*** Opening of RECORDS SUPPLIED ***

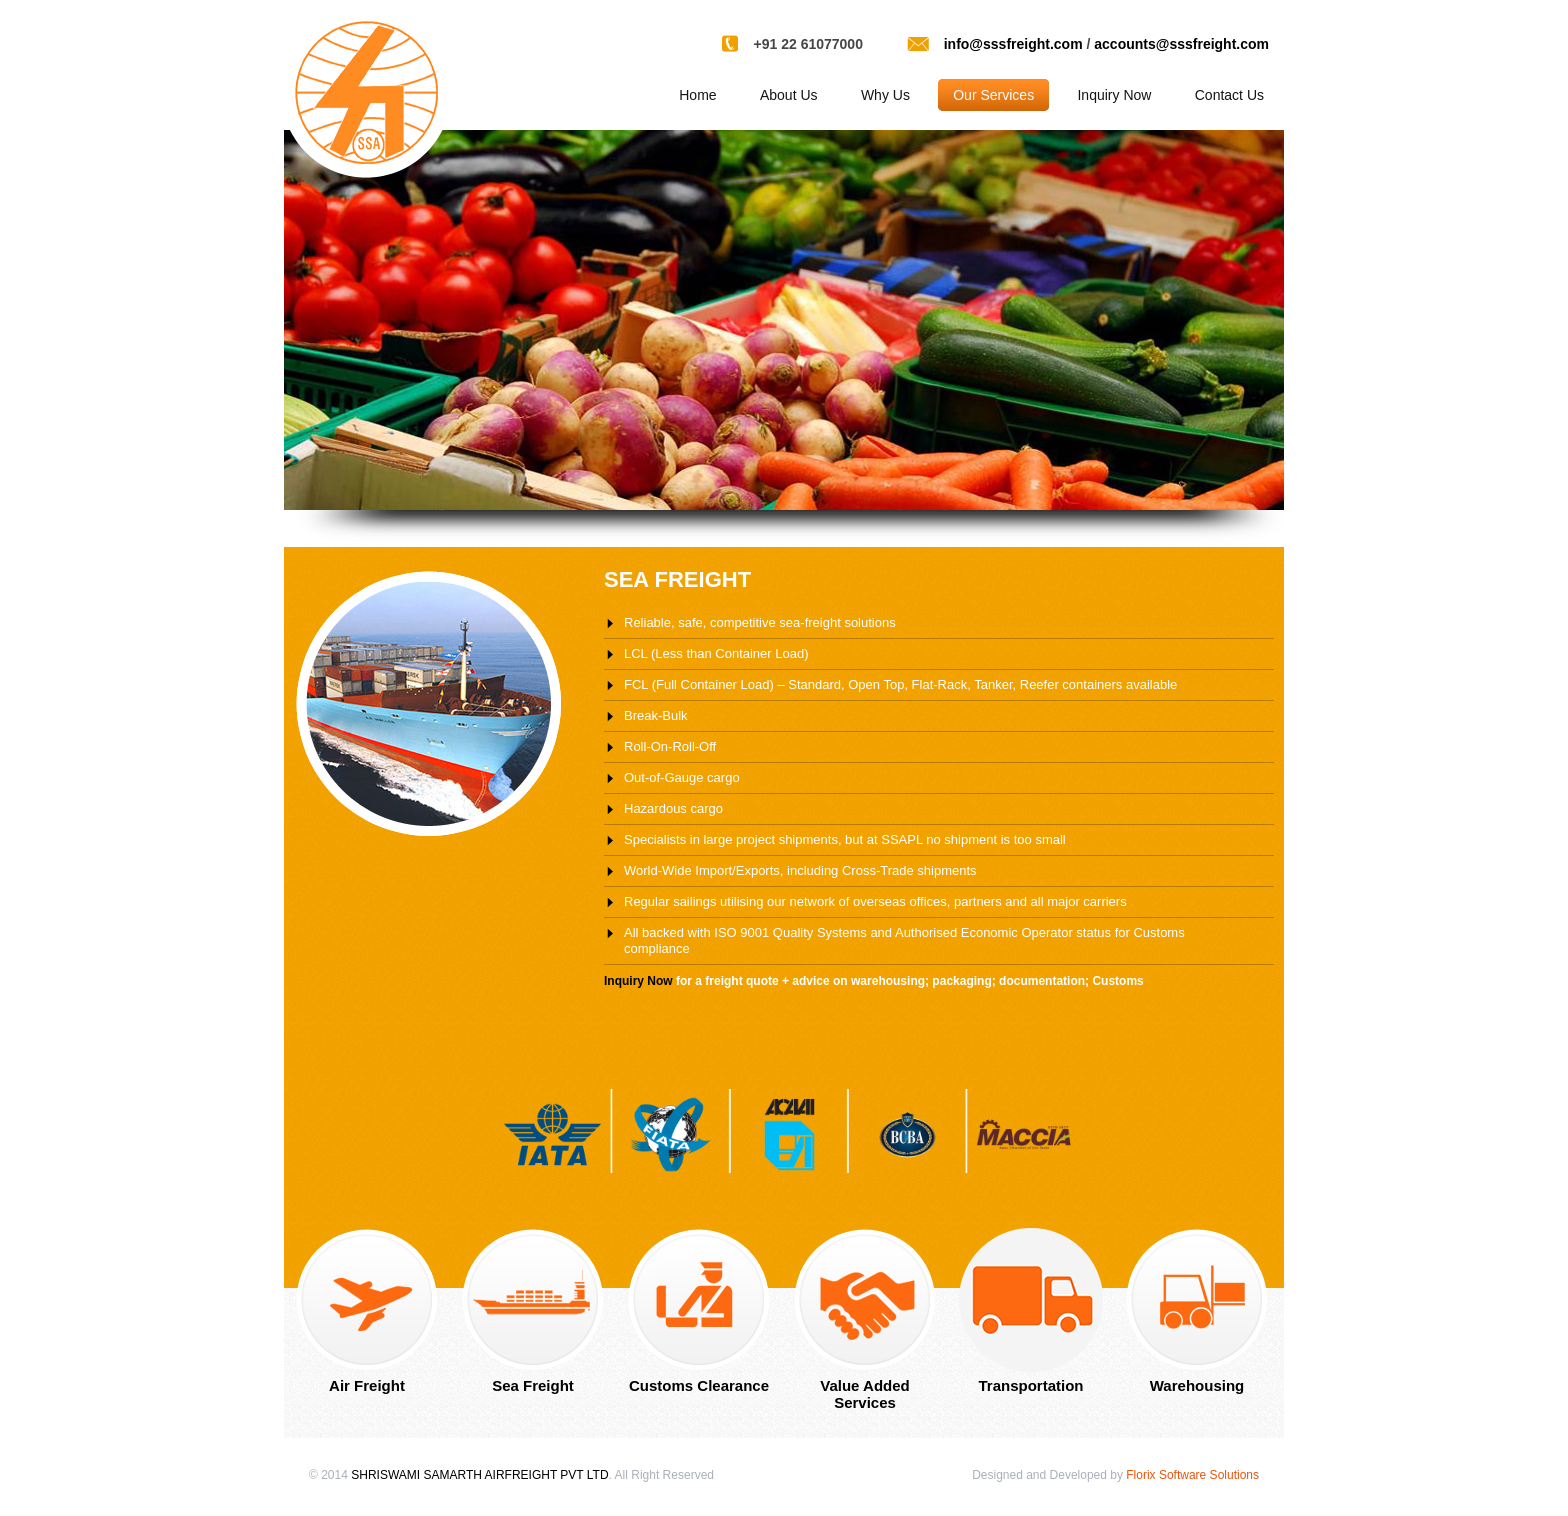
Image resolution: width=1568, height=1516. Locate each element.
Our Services (993, 95)
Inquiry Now (1114, 95)
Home (697, 95)
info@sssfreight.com (1013, 44)
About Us (789, 95)
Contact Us (1229, 95)
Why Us (885, 95)
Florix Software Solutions (1192, 1475)
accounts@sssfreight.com (1181, 44)
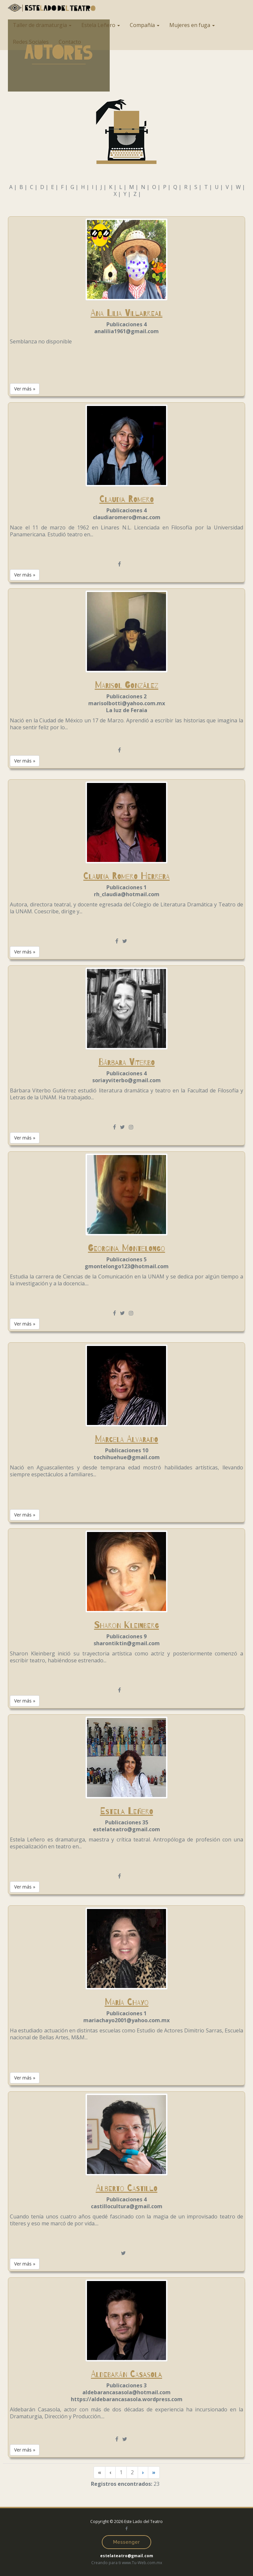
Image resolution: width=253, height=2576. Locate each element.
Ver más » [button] (24, 389)
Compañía (144, 25)
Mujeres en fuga (192, 25)
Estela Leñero (100, 25)
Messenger (126, 2542)
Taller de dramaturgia (42, 25)
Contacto (70, 41)
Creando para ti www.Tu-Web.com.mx (126, 2562)
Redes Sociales (31, 41)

*** Close of RECORDS SUPPLIED ***

Every line from the one that contains "Estela Leñero (100, 25)" down to and including the last line of the records above must be set down exactly, with nothing else.

Estela Leñero (100, 25)
Messenger (126, 2542)
Taller de dramaturgia (42, 25)
Contacto (70, 41)
Creando para ti www.Tu-Web.com.mx (126, 2562)
Redes Sociales (31, 41)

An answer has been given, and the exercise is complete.